Output the entries exactly as they appear. Pictures should not be included.

#### Data provided ####

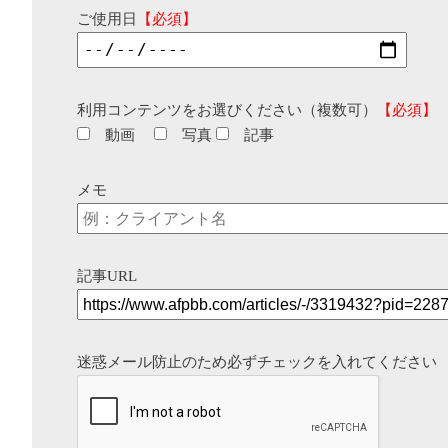
ご使用日
【必須】
利用コンテンツをお選びください（複数可）
【必須】
動画
写真
記事
メモ
記事URL
迷惑メール防止のため必ずチェックを入れてください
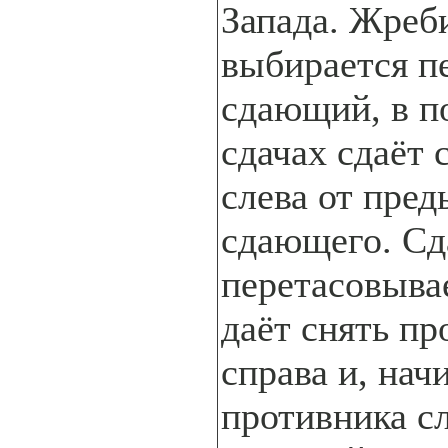
Запада. Жреб
выбирается п
сдающий, в 
сдачах сдаёт
слева от пре
сдающего. С
перетасовывае
даёт снять пр
справа и, нач
противника сл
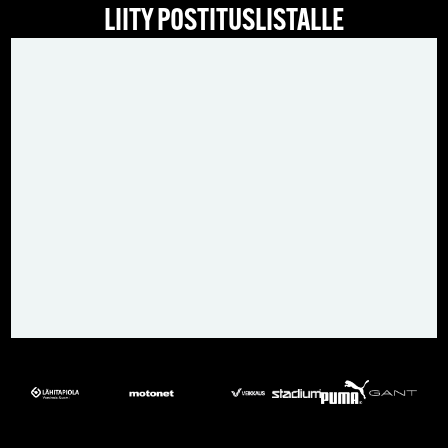
LIITY POSTITUSLISTALLE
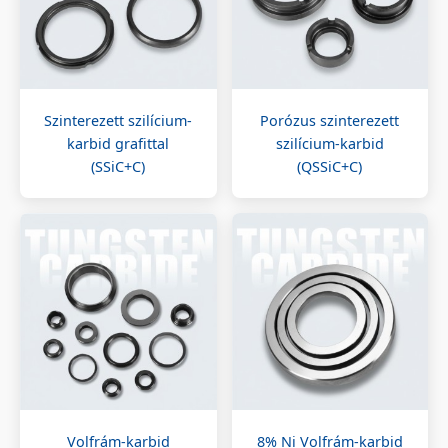
Szinterezett szilícium-
Porózus szinterezett
karbid grafittal
szilícium-karbid
(SSiC+C)
(QSSiC+C)
Volfrám-karbid
8% Ni Volfrám-karbid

####

### Solution below
ご使用日
【必須】
利用コンテンツをお選びください（複数可）
【必須】
動画
写真
記事
メモ
記事URL
迷惑メール防止のため必ずチェックを入れてください
Запада. Жреб
выбирается п
сдающий, в 
сдачах сдаёт
слева от пре
сдающего. С
перетасовывае
даёт снять пр
справа и, нач
противника сл
LIITY POSTITUSLISTALLE
Szinterezett szilícium-
Porózus szinterezett
karbid grafittal
szilícium-karbid
(SSiC+C)
(QSSiC+C)
Volfrám-karbid
8% Ni Volfrám-karbid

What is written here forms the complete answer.